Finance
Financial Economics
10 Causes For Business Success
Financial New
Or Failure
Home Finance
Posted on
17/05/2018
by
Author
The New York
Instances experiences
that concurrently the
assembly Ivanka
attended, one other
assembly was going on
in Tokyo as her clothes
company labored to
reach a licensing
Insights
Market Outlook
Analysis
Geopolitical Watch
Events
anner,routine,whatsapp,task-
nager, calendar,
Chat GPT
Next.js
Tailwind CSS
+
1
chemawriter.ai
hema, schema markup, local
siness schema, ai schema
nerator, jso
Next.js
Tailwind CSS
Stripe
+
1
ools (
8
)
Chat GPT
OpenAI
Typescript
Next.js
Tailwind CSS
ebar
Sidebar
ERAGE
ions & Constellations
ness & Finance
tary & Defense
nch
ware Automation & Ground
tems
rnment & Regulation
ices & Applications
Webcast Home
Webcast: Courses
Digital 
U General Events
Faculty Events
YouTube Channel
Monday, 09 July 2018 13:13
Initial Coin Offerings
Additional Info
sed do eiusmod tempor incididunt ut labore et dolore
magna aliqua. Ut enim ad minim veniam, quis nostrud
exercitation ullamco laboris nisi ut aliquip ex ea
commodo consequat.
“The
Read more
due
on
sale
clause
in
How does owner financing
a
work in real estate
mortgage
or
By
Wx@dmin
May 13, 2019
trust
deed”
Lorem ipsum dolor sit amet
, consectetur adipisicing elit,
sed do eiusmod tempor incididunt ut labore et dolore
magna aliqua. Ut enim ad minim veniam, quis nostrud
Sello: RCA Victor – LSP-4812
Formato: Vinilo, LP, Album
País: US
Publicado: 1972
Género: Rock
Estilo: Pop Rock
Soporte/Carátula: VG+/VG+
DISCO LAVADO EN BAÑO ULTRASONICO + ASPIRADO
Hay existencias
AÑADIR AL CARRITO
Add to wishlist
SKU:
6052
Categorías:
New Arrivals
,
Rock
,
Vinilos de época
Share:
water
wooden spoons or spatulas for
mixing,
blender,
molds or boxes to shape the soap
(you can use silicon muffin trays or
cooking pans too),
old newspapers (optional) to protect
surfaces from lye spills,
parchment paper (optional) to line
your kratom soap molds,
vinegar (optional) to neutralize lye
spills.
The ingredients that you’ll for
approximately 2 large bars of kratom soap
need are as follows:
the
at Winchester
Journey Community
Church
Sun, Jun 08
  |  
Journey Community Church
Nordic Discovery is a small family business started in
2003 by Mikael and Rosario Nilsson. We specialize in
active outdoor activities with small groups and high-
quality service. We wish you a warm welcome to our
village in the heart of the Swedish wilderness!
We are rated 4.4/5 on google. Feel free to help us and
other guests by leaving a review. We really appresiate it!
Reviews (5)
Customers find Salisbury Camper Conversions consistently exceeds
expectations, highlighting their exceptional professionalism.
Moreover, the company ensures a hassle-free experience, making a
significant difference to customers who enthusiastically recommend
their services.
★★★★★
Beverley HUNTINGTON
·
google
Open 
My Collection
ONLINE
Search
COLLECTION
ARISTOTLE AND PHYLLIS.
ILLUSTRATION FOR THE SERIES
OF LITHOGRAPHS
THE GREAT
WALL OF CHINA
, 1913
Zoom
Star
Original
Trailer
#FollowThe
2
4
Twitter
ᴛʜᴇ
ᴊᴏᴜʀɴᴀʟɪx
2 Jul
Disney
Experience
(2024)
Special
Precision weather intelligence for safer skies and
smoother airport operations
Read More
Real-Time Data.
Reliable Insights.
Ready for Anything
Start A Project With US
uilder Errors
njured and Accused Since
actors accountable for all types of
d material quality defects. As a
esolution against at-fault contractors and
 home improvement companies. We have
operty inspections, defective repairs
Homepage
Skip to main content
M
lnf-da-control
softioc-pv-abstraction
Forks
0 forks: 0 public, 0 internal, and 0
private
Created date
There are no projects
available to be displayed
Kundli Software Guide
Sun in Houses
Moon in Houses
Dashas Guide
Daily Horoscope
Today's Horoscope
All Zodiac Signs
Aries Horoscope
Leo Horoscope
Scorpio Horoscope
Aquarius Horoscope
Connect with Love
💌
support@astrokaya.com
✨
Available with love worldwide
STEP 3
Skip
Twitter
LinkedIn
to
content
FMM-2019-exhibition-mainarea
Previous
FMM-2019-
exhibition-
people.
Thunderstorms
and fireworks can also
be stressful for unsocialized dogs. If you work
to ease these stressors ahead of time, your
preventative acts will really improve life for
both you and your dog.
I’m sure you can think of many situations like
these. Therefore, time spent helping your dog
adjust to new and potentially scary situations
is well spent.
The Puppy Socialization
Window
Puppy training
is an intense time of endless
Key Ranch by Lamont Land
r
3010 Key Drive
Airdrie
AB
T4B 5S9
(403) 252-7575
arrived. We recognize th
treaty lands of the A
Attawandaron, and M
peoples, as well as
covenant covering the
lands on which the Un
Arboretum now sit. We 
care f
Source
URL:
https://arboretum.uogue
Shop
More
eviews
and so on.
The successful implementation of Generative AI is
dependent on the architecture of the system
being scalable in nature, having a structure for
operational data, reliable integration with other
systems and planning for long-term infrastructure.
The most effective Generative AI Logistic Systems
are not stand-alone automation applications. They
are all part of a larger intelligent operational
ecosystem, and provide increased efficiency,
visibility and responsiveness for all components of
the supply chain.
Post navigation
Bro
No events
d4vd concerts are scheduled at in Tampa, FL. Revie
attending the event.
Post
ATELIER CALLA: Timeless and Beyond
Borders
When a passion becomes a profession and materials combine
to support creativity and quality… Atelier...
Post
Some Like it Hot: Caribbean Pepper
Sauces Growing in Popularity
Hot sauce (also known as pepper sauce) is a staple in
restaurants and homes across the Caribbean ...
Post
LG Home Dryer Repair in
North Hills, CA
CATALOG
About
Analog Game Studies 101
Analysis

====================

◆ Problem details
Starting at the line that has "The ingredients that you’ll for" in the records above, restate word for word every line until the one that has "active outdoor activities", and include that one as well.

◆ Answer section
The ingredients that you’ll for
approximately 2 large bars of kratom soap
need are as follows:
the
at Winchester
Journey Community
Church
Sun, Jun 08
  |  
Journey Community Church
Nordic Discovery is a small family business started in
2003 by Mikael and Rosario Nilsson. We specialize in
active outdoor activities with small groups and high-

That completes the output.